▶ PROBLEM DETAILS: Report the count of lines in the listing below that include the string "will", with no other text.

▶ DATA TO EXAMINE:
= Beginning of Section =

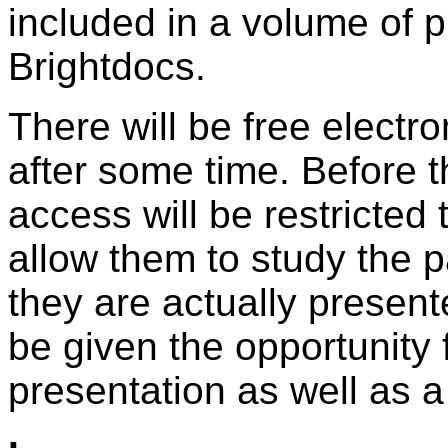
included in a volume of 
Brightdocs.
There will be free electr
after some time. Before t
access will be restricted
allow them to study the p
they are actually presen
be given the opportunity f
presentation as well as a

= End of Section =
= Beginning of Section =

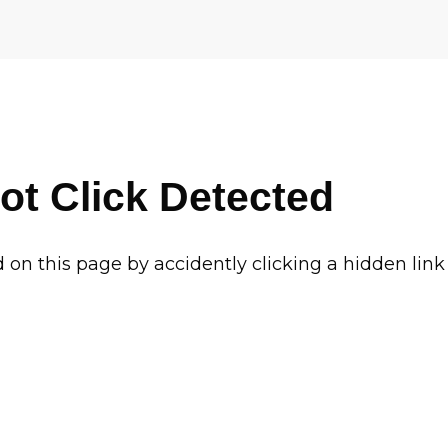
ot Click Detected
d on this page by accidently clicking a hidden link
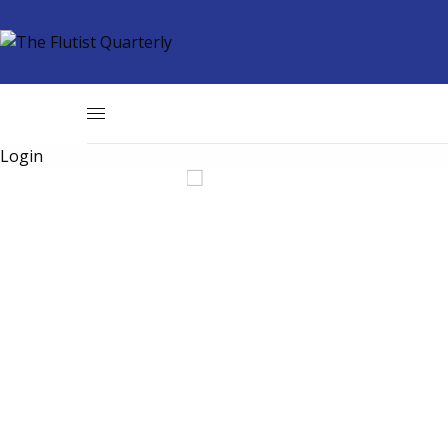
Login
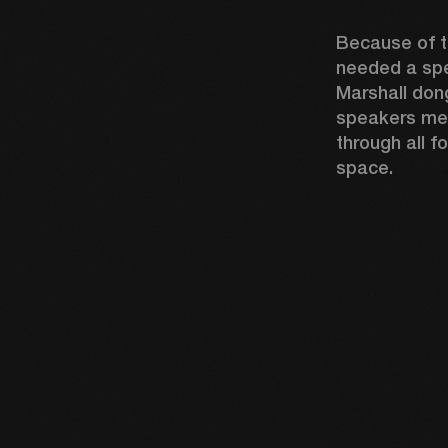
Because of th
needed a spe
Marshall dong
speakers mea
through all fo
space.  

= End of Section =
= Beginning of Section =

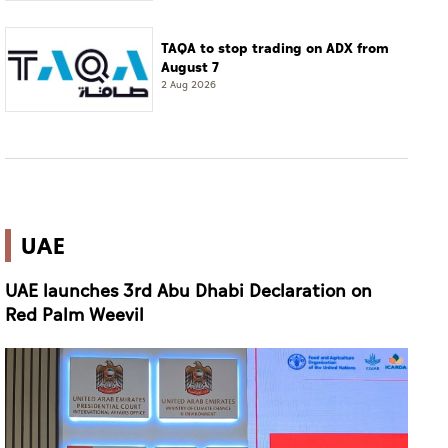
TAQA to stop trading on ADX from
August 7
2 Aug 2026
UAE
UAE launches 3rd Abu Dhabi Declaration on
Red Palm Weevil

= End of Section =

▶ EXPECTED ANSWER: 2